(MATERIAL SUPPLIED Opens)
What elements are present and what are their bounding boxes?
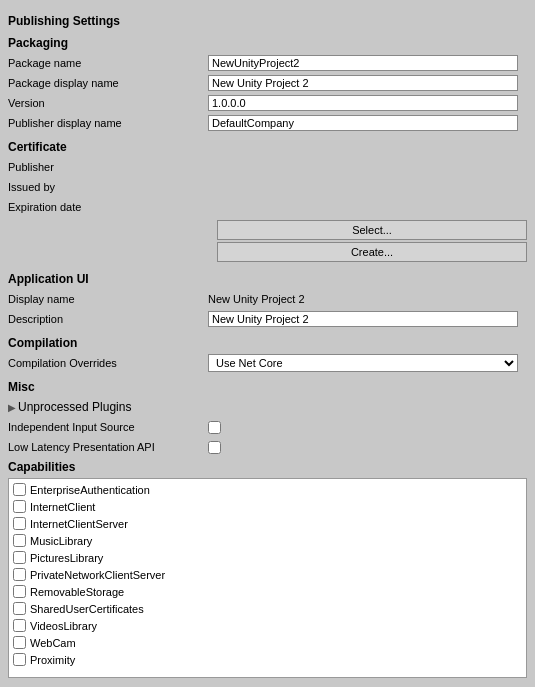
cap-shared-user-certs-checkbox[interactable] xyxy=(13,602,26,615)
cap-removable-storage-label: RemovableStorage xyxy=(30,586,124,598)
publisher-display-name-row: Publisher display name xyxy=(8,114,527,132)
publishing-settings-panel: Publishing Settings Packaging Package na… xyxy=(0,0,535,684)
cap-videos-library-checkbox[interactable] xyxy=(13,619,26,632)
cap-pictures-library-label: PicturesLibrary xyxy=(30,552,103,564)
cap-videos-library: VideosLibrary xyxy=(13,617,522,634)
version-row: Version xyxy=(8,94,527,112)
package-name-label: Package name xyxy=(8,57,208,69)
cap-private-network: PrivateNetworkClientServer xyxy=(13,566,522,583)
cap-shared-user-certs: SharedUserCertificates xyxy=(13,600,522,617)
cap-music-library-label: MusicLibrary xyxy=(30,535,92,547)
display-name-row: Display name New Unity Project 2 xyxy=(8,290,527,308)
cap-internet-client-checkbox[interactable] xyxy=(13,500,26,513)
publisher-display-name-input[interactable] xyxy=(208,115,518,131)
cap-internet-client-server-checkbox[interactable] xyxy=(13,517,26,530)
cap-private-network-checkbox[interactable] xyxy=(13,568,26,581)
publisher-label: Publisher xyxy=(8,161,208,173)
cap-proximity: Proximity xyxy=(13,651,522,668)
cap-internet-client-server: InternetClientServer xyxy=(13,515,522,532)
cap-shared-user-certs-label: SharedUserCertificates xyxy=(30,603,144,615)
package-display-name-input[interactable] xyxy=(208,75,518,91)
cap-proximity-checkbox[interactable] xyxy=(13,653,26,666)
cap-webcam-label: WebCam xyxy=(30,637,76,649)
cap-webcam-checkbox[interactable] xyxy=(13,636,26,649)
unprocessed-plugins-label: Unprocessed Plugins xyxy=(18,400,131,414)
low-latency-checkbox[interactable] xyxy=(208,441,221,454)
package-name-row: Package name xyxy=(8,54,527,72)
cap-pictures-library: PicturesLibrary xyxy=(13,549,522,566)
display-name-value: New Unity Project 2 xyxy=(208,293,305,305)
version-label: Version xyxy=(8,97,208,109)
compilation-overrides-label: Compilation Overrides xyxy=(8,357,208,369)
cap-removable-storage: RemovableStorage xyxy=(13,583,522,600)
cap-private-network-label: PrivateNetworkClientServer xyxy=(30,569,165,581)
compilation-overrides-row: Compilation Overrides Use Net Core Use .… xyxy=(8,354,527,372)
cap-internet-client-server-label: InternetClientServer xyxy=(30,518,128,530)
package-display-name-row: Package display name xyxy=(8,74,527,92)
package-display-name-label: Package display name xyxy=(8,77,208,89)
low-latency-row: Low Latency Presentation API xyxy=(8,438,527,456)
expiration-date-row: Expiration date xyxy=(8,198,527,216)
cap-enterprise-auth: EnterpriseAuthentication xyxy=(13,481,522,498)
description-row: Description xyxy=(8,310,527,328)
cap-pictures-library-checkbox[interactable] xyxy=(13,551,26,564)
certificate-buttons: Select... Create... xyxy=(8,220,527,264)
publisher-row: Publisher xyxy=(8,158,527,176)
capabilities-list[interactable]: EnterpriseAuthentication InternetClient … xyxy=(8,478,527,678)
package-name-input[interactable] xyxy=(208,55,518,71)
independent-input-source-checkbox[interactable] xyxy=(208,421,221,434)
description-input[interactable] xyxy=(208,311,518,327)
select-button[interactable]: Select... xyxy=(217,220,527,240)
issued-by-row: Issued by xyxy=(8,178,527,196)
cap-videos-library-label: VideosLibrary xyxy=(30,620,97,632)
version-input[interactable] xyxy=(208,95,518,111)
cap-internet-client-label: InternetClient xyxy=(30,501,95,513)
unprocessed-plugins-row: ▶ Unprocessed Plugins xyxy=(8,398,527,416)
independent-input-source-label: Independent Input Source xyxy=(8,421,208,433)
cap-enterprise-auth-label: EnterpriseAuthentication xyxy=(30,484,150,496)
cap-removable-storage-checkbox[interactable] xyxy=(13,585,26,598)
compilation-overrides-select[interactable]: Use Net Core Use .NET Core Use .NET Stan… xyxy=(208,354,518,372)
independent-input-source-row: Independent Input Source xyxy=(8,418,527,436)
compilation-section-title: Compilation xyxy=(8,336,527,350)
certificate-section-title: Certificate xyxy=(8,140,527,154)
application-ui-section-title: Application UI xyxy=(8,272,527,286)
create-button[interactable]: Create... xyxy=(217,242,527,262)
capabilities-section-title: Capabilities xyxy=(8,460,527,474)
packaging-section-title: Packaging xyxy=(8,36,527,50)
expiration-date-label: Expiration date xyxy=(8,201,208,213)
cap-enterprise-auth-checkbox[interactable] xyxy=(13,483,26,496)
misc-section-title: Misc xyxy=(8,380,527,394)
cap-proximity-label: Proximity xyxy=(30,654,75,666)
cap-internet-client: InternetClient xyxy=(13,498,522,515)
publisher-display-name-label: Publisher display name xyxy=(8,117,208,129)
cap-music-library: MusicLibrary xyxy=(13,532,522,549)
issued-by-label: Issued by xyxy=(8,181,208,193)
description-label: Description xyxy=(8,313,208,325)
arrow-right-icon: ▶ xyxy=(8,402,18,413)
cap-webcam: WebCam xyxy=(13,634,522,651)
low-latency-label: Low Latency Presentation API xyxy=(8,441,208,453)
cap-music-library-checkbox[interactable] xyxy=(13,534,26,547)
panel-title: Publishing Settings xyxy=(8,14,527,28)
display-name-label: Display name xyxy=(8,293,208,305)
(MATERIAL SUPPLIED Closes)
* [ASSIGNMENT]
Every line above that includes the word "certs" should be listed.

* [SOLVED PROBLEM]
cap-shared-user-certs-checkbox[interactable] xyxy=(13,602,26,615)
cap-shared-user-certs: SharedUserCertificates xyxy=(13,600,522,617)
cap-shared-user-certs-label: SharedUserCertificates xyxy=(30,603,144,615)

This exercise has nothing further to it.